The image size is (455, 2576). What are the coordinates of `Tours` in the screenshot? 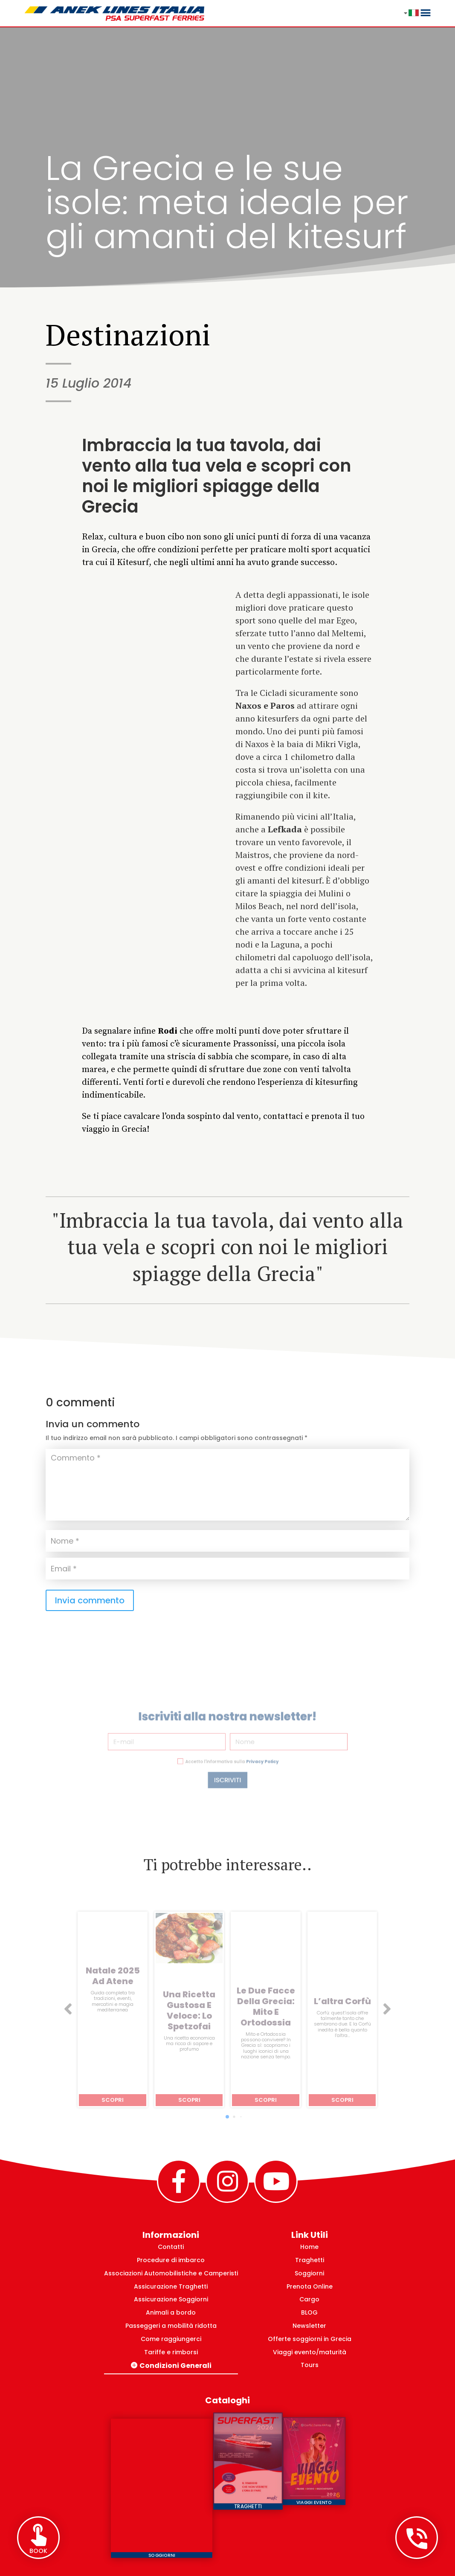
——————————
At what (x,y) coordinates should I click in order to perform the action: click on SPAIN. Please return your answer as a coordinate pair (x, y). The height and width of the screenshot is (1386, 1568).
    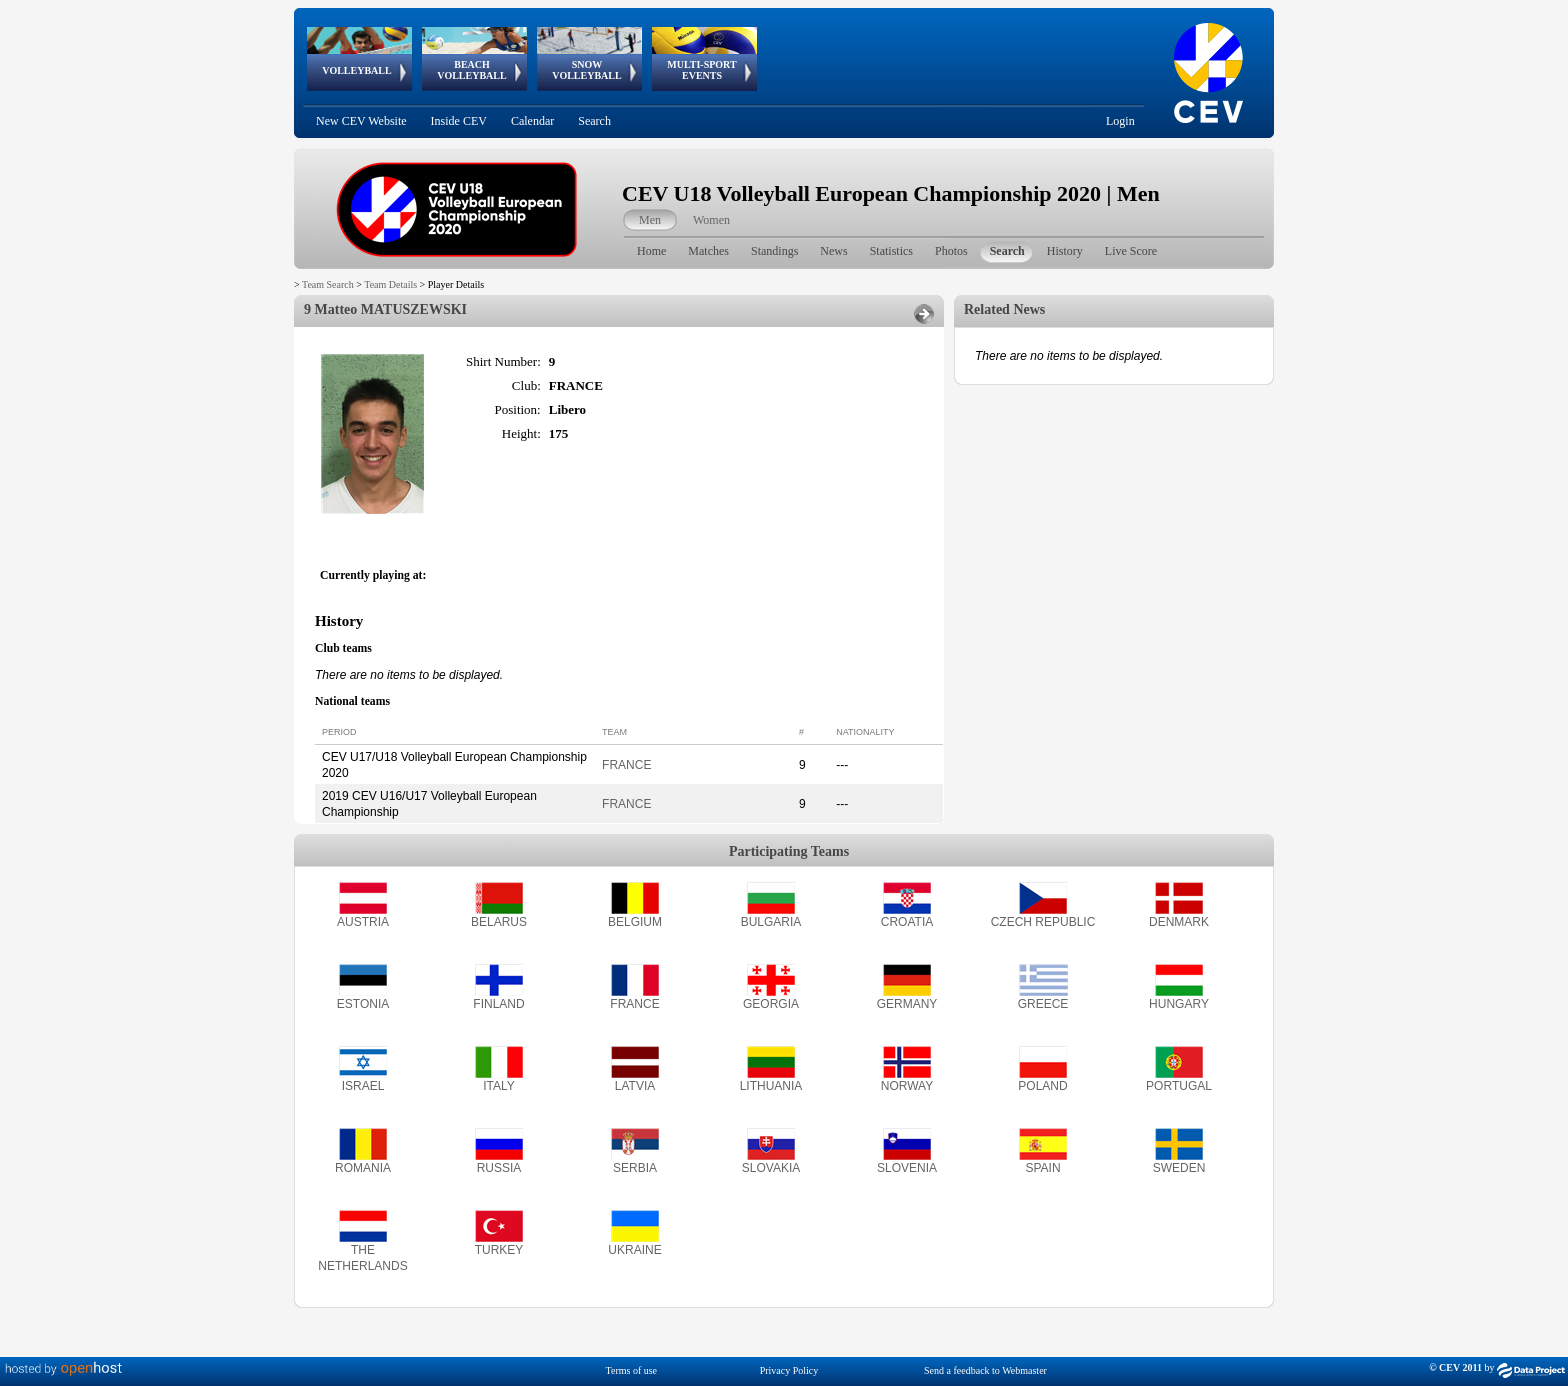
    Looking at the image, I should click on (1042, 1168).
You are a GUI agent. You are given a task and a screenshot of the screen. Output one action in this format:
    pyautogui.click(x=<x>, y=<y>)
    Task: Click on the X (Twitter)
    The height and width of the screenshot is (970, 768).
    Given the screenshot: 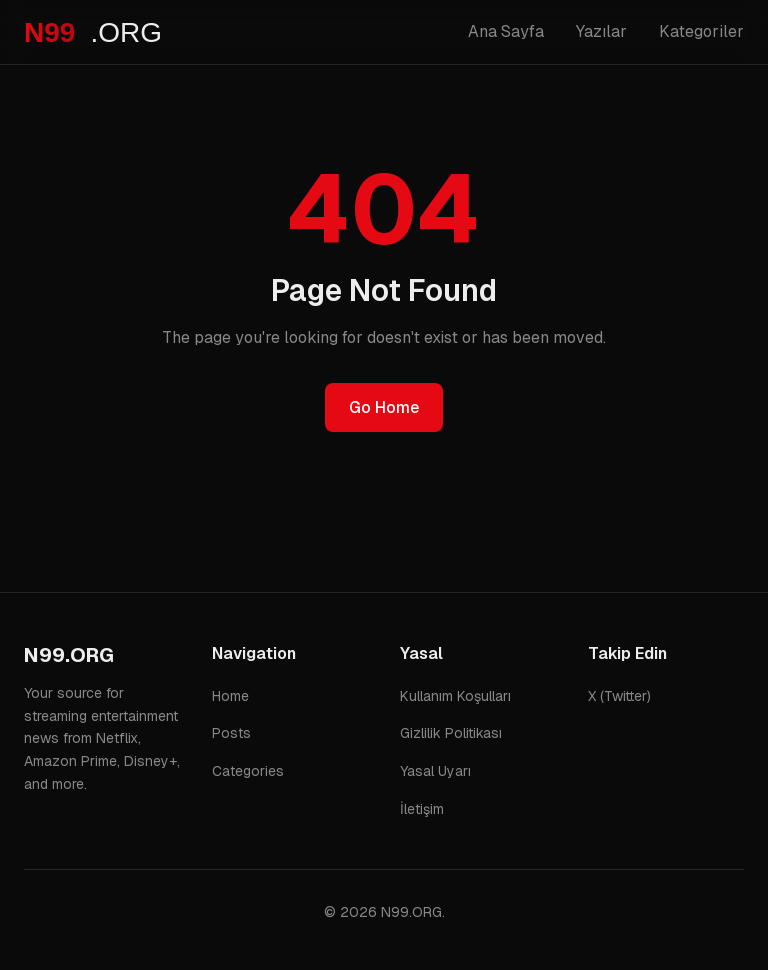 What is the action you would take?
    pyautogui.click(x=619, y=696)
——————————
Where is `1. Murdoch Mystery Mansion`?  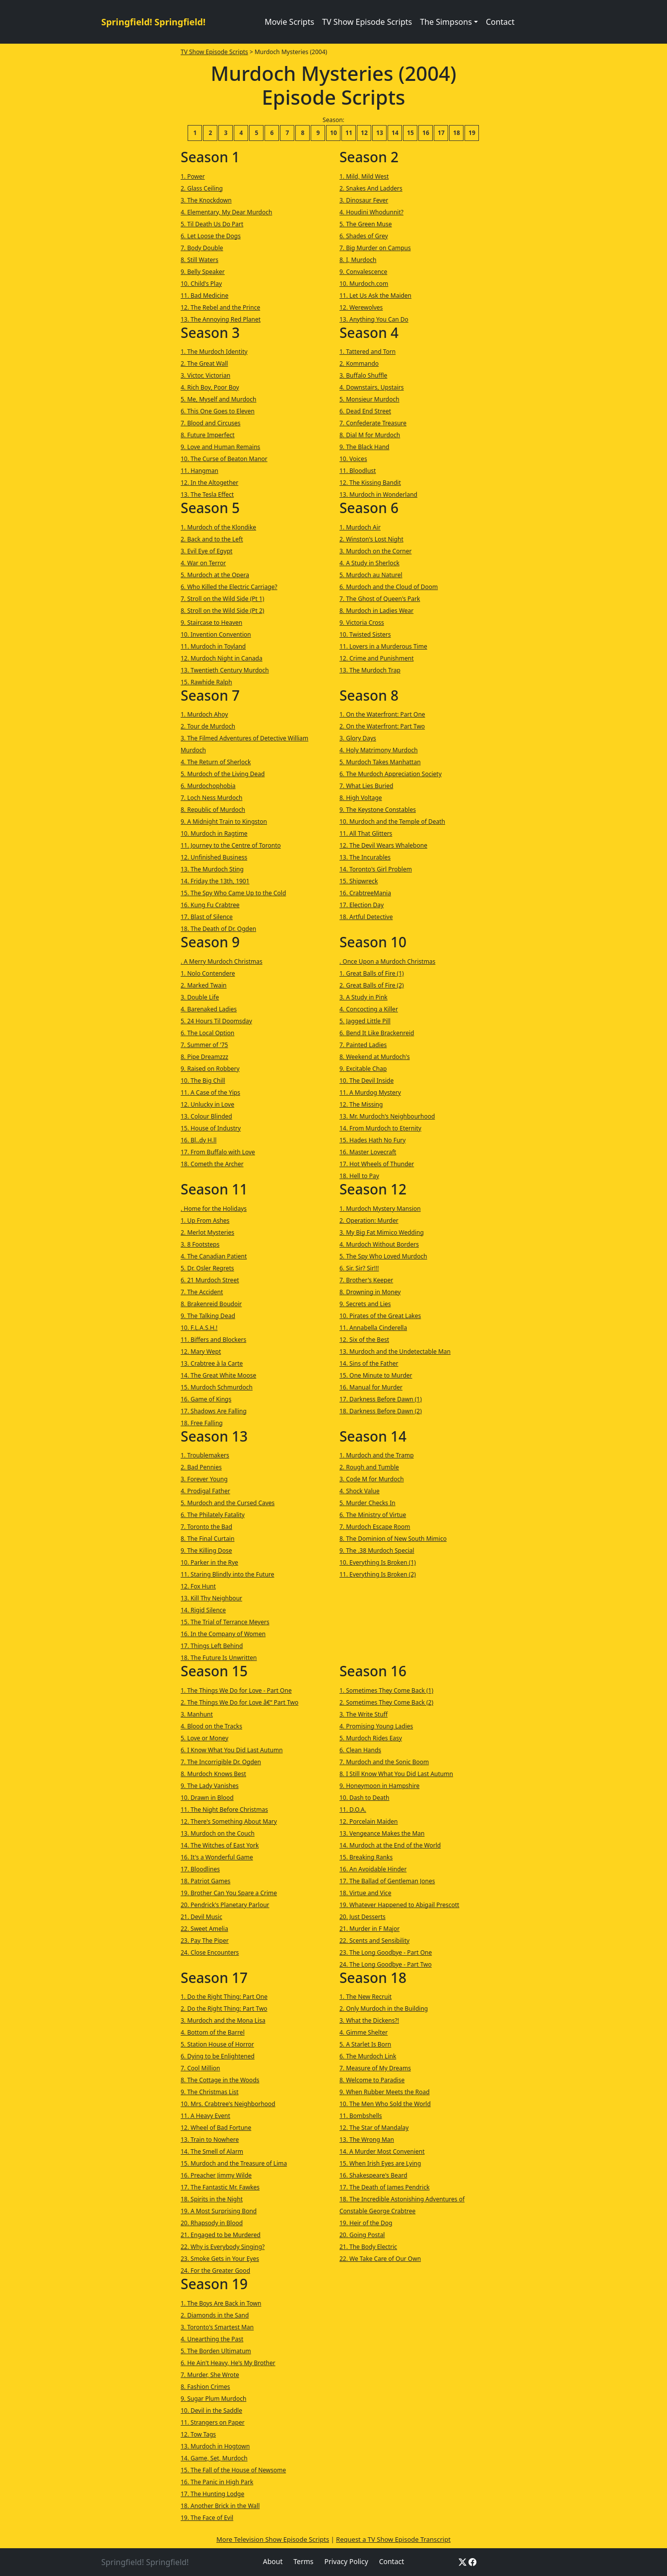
——————————
Return the stretch of data that begins with the line showing "At what (x,y)" and goes on through the line showing "pyautogui.click(x=<x>, y=<y>)", exactly, with pictures removed.

[Solution to the exercise]:
At what (x,y) coordinates should I click in order to perform the action: click on SPAIN. Please return your answer as a coordinate pair (x, y). The height and width of the screenshot is (1386, 1568).
    Looking at the image, I should click on (1042, 1168).
You are a GUI agent. You are given a task and a screenshot of the screen. Output one action in this format:
    pyautogui.click(x=<x>, y=<y>)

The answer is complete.